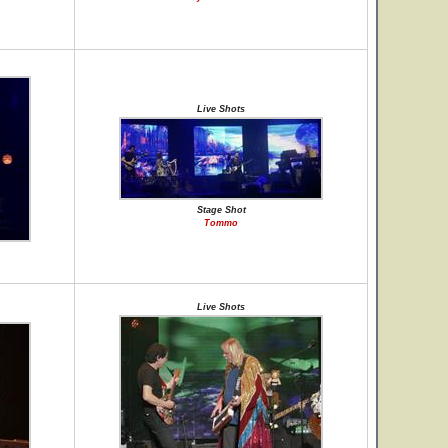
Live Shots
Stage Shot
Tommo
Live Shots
...
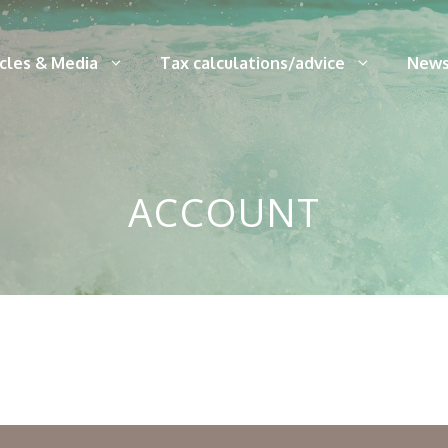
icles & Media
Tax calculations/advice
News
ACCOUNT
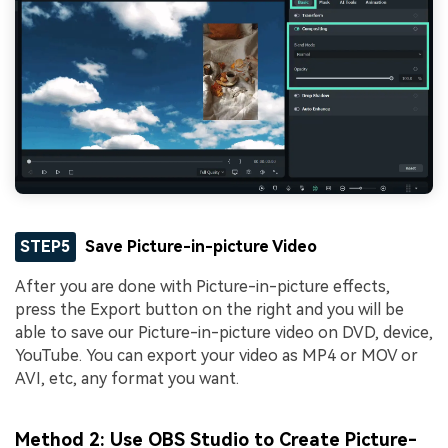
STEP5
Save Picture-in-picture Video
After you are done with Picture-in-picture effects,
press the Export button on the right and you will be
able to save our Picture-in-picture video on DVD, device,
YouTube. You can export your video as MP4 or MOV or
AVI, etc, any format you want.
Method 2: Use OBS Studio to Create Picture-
==
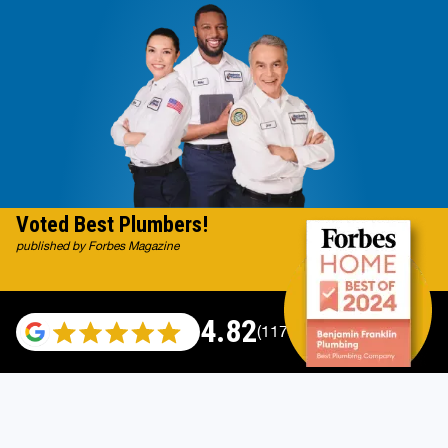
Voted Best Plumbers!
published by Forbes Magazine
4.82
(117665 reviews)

▶ [Exercise prompt]: Print exactly the lines above from the one with "AVI, etc, any format you want." to the one with "Method 2: Use", including both.

▶ [Worked solution]:
AVI, etc, any format you want.
Method 2: Use OBS Studio to Create Picture-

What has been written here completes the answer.